The hit was so hard that the skin outside of the nose broke and there was a clear cut. So I was bleeding from the inside and outside.
Ellinor looked at the nose and said imidiately that it was broken, so she took the hankerchief from the galley, took a firm grip of the nose and pulled it back in place. A big crack was heard in my head again. It was painful, believe me.
As I was on the floor with the hankerchief around my nose, Erika was sitting next to me crying. She was scared I would not survive.
Ellinor called Miss My and asked for assistance. Olof came over, helped us ashore and took the kids to their boat.
We took a taxi that Ellinor ordered and went to the hospital.
Checked in, waited in the waiting room. There where about 3 other people. A television was on with a terrible film, there was violence all the time. They killed each other every second. And next to the TV was a sign saying:Please do not use abusive language in the hospital area.
That was funny, even behind a swollen, bleeding nose.
Of all things, the doctor we met was a big guy, a rugby player! He looked at my nose, and said that Ellinor got it right. And he also said that in rugby that is so common you do not even bother...
So they started to talk about that Rarotonga need doctors, especially those that work with children...
Back home, I went to bed, felt a little bit tired, the kids came back, fed with swedish meatballs and potatoes.
The night has been so and so, hard to sleep when you happen to put the nose in the pillow or anything like that it hurts...
 
Other than that?
It´s kind of a nice life we are living here. We went to the market yesterday, bought a lot of vegetables. Looked at some dancing and a drum performance. Their drums are incredible.
It s funny how smal this place is. Just after two weeks you cannot go far before you meet somebody you recognise. And they recognise you and talk.

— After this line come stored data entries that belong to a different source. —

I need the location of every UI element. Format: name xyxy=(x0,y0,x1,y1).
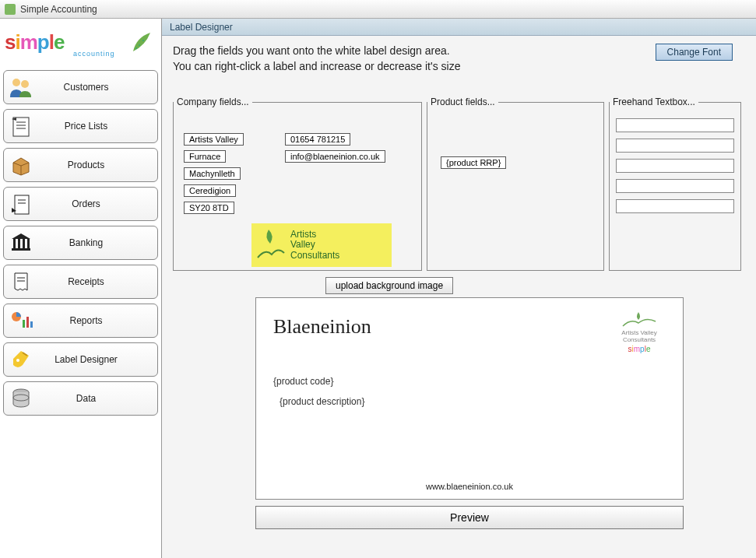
svg-rect-23 xyxy=(30,321,33,328)
canvas-logo[interactable]: Artists Valley Consultants simple xyxy=(608,311,670,357)
sidebar-item-reports[interactable]: Reports xyxy=(3,304,158,338)
svg-point-2 xyxy=(142,40,144,41)
field-chip[interactable]: Furnace xyxy=(184,150,226,163)
sidebar-item-label: Receipts xyxy=(38,276,157,287)
customers-icon xyxy=(4,73,38,101)
svg-rect-22 xyxy=(26,317,29,328)
field-chip[interactable]: SY20 8TD xyxy=(184,202,234,214)
freehand-textbox-input[interactable] xyxy=(616,118,734,132)
sidebar-item-label: Reports xyxy=(38,315,157,326)
receipts-icon xyxy=(4,268,38,296)
sidebar-item-data[interactable]: Data xyxy=(3,381,158,416)
window-titlebar: Simple Accounting xyxy=(0,0,756,19)
canvas-url[interactable]: www.blaeneinion.co.uk xyxy=(256,482,683,491)
label-design-canvas[interactable]: Blaeneinion Artists Valley Consultants s… xyxy=(255,297,684,500)
svg-point-1 xyxy=(139,44,140,46)
window-title: Simple Accounting xyxy=(20,4,97,15)
sidebar-item-banking[interactable]: Banking xyxy=(3,226,158,260)
freehand-textbox-group: Freehand Textbox... xyxy=(609,97,741,271)
freehand-textbox-input[interactable] xyxy=(616,159,734,173)
labeldesigner-icon xyxy=(4,346,38,374)
change-font-button[interactable]: Change Font xyxy=(656,44,733,61)
svg-rect-21 xyxy=(23,320,25,328)
canvas-company-name[interactable]: Blaeneinion xyxy=(273,315,371,339)
svg-rect-16 xyxy=(27,239,30,248)
freehand-legend: Freehand Textbox... xyxy=(610,97,698,107)
field-chip[interactable]: Ceredigion xyxy=(184,184,236,197)
company-logo-image[interactable]: ArtistsValleyConsultants xyxy=(251,223,392,267)
sidebar: simple accounting CustomersPrice ListsPr… xyxy=(0,19,162,558)
orders-icon xyxy=(4,190,38,218)
svg-point-24 xyxy=(16,359,19,362)
field-chip[interactable]: 01654 781215 xyxy=(285,133,350,146)
banking-icon xyxy=(4,229,38,257)
app-icon xyxy=(5,4,16,15)
freehand-textbox-input[interactable] xyxy=(616,199,734,213)
svg-point-0 xyxy=(135,47,137,49)
field-chip-product-rrp[interactable]: {product RRP} xyxy=(441,156,506,169)
product-fields-legend: Product fields... xyxy=(427,97,498,107)
app-logo: simple accounting xyxy=(0,19,161,65)
sidebar-item-label: Products xyxy=(38,160,157,170)
upload-background-button[interactable]: upload background image xyxy=(325,277,453,294)
sidebar-item-receipts[interactable]: Receipts xyxy=(3,265,158,299)
sidebar-item-label: Banking xyxy=(38,237,157,248)
svg-rect-15 xyxy=(23,239,25,248)
panel-title: Label Designer xyxy=(162,19,756,36)
sidebar-item-customers[interactable]: Customers xyxy=(3,70,158,104)
canvas-product-description[interactable]: {product description} xyxy=(280,396,364,407)
sidebar-item-products[interactable]: Products xyxy=(3,148,158,182)
sidebar-item-label: Customers xyxy=(38,82,157,93)
sidebar-item-labeldesigner[interactable]: Label Designer xyxy=(3,342,158,377)
data-icon xyxy=(4,384,38,412)
freehand-textbox-input[interactable] xyxy=(616,179,734,193)
content-panel: Label Designer Drag the fields you want … xyxy=(162,19,756,558)
field-chip[interactable]: info@blaeneinion.co.uk xyxy=(285,150,385,163)
svg-rect-17 xyxy=(12,248,30,251)
sidebar-item-label: Label Designer xyxy=(38,354,157,365)
svg-point-3 xyxy=(12,79,20,86)
company-fields-legend: Company fields... xyxy=(174,97,252,107)
hills-leaf-icon xyxy=(255,226,286,264)
svg-point-4 xyxy=(21,80,29,88)
leaf-icon xyxy=(128,28,156,56)
freehand-textbox-input[interactable] xyxy=(616,139,734,153)
sidebar-item-label: Data xyxy=(38,393,157,404)
field-chip[interactable]: Machynlleth xyxy=(184,167,241,180)
preview-button[interactable]: Preview xyxy=(255,506,684,529)
sidebar-item-label: Orders xyxy=(38,198,157,209)
sidebar-item-pricelists[interactable]: Price Lists xyxy=(3,109,158,143)
reports-icon xyxy=(4,307,38,335)
field-chip[interactable]: Artists Valley xyxy=(184,133,244,146)
sidebar-item-label: Price Lists xyxy=(38,121,157,132)
products-icon xyxy=(4,151,38,179)
sidebar-item-orders[interactable]: Orders xyxy=(3,187,158,221)
svg-rect-14 xyxy=(18,239,20,248)
company-fields-group: Company fields... Artists ValleyFurnaceM… xyxy=(173,97,422,271)
svg-rect-10 xyxy=(15,195,29,214)
pricelists-icon xyxy=(4,112,38,140)
svg-rect-13 xyxy=(13,239,16,248)
canvas-product-code[interactable]: {product code} xyxy=(273,376,333,387)
product-fields-group: Product fields... {product RRP} xyxy=(427,97,604,271)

There are some Swedish guys that live on this island. David has a printingbusiness here. He is over 70, looks like 60. He came here because he was at sea and his friend decided to go ashore. The friend took a dart arrow, and hit a worldmap, it ended right on this island.
At that time it belonged to NZ, so he mailed and asked for a list of companies in Rarotonga. Got it, closed his eyes and pointed. Took that company, sent them a letter asking if they needed him. The did.
Then David followed...
We have Janne, married to a local woman. He sailed in here over 20 years ago and went to a dance, and there he met her...
We have Staffan who is an optician, lives in NZ, moved there from Stockholm and started a optics store (do you call it that?)
but he finds Cooks being nicer so he lives here now...
 
Everything is so small and peaceful that we can let the children run off on their own. The older kids from Miss MY and Erika went on their own picnic yesterday.
The boys played at the playground.
The kids actually go there by themselfe.
They love it here. The size is good for small people...
 
Our plans?
Monday we will go to the ministry of healt and ask if they need a doctor, in that case, if they are fast we will drop off stuff here and sail the boat to a good place for the hurricane season, Fiji, Raiatea or somewhere else. And then fly back here and live for four months or so (ashore).
If it does not work out, and we do not count on that it will be so, we continue to Niuee on tuesday.
 
If you remember Blue Marble, the boat with the Norwegians that had sailed with their parents as children and now do their own trip.
Well it seemes to be over. Their boat is totally destroyed on a reef in Niuee. When they where ashore their mooring gave up and the boat drifted ashore.
We where told this yesterday by another Norwegian boat here in the harbour.